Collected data
#####
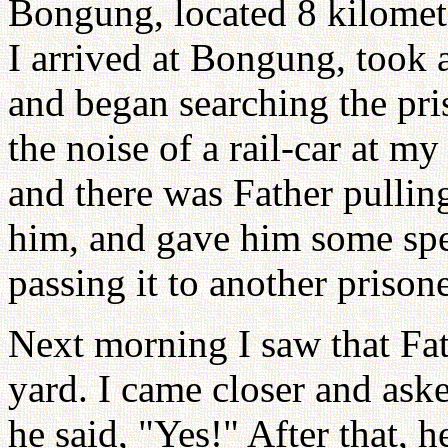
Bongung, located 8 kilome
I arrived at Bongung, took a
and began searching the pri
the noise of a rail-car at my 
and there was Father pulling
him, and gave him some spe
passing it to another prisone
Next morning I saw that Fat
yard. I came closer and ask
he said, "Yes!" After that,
#####
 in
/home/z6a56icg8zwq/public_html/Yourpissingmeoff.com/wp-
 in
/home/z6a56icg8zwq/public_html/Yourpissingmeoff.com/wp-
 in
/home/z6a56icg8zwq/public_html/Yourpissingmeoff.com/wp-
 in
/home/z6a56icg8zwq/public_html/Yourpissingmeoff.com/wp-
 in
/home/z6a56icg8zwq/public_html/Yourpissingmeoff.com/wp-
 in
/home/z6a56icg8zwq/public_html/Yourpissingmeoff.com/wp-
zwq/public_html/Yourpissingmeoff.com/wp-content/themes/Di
#####
◆ **Problem details**: Find the lines in the data that include "Bongung", then copy each of them.

◆ **Output below**:
Bongung, located 8 kilome
I arrived at Bongung, took a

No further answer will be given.